De acordo com registos captados por um satélite Sentinel-1 em 31 de março, o navio foi detectado a navegar juntamente com outra unidade numa área de treino a cerca de 200 quilómetros a sul da Base Aérea de Dachang. Nas imagens, também se distinguem as esteiras deixadas por ambas as embarcações, sugerindo deslocamento associado a possíveis manobras.
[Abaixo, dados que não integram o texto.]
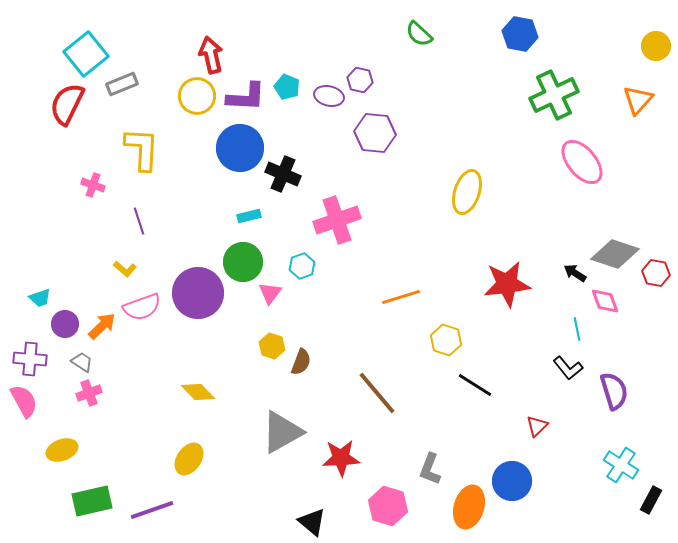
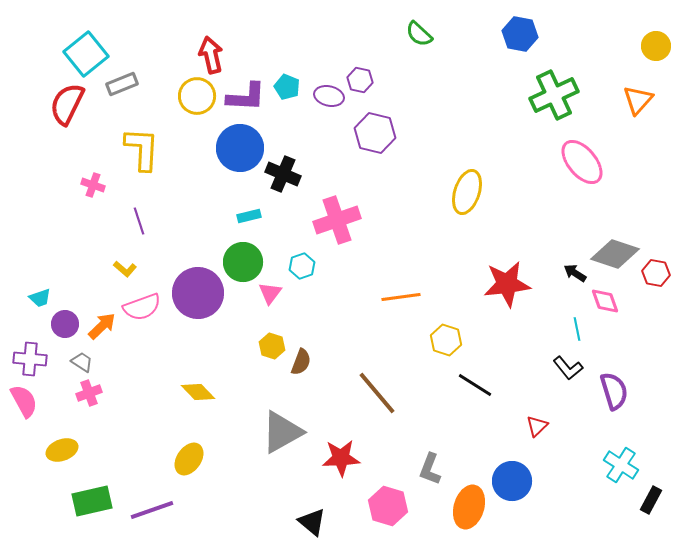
purple hexagon at (375, 133): rotated 9 degrees clockwise
orange line at (401, 297): rotated 9 degrees clockwise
Embora não exista confirmação oficial por parte das autoridades chinesas, a presença do Liaoning nesta zona é compatível com padrões recorrentes de adestramento da Marinha chinesa, que utiliza o Mar Amarelo como um dos principais espaços para exercícios navais, incluindo operações com porta-aviões. Nestes desdobramentos, é comum haver actividades ligadas à aviação embarcada, como descolagens e aterragens, bem como treinos de coordenação com navios de escolta e operações no âmbito do grupo de combate.
O Liaoning, primeiro porta-aviões operacional da China, continua a desempenhar um papel central no desenvolvimento das capacidades navais e na projeção de poder do Gigante Asiático. Apesar da entrada ao serviço de unidades mais modernas, como o Shandong (CV-17) e o mais recentemente comissionado Fujian (CV-18), o navio mantém relevância como plataforma de treino e validação doutrinária, permitindo a formação de tripulações, pilotos e pessoal técnico num ambiente operacional cada vez mais exigente.
Importa recordar que, ao longo de 2025, o porta-aviões Liaoning foi protagonista de vários desdobramentos em águas do Pacífico ocidental, incluindo a sua passagem pelo Mar das Filipinas, onde foi acompanhado de perto por meios japoneses como parte do seu último desdobramento. Nesse contexto, foram registados incidentes com caças F-15J da Força de Autodefesa Aérea do Japão, em episódios que ilustram o nível de tensão na região e a crescente interação entre forças militares em áreas disputadas ou de elevado interesse estratégico.
Se se confirmar o início destas novas manobras, o desdobramento do Liaoning enquadrar-se-á na intensificação sustentada das actividades navais chinesas nos mares adjacentes, num contexto em que Pequim continua a priorizar o treino das suas forças de superfície e o reforço das capacidades de projeção como parte da sua estratégia de consolidação marítima.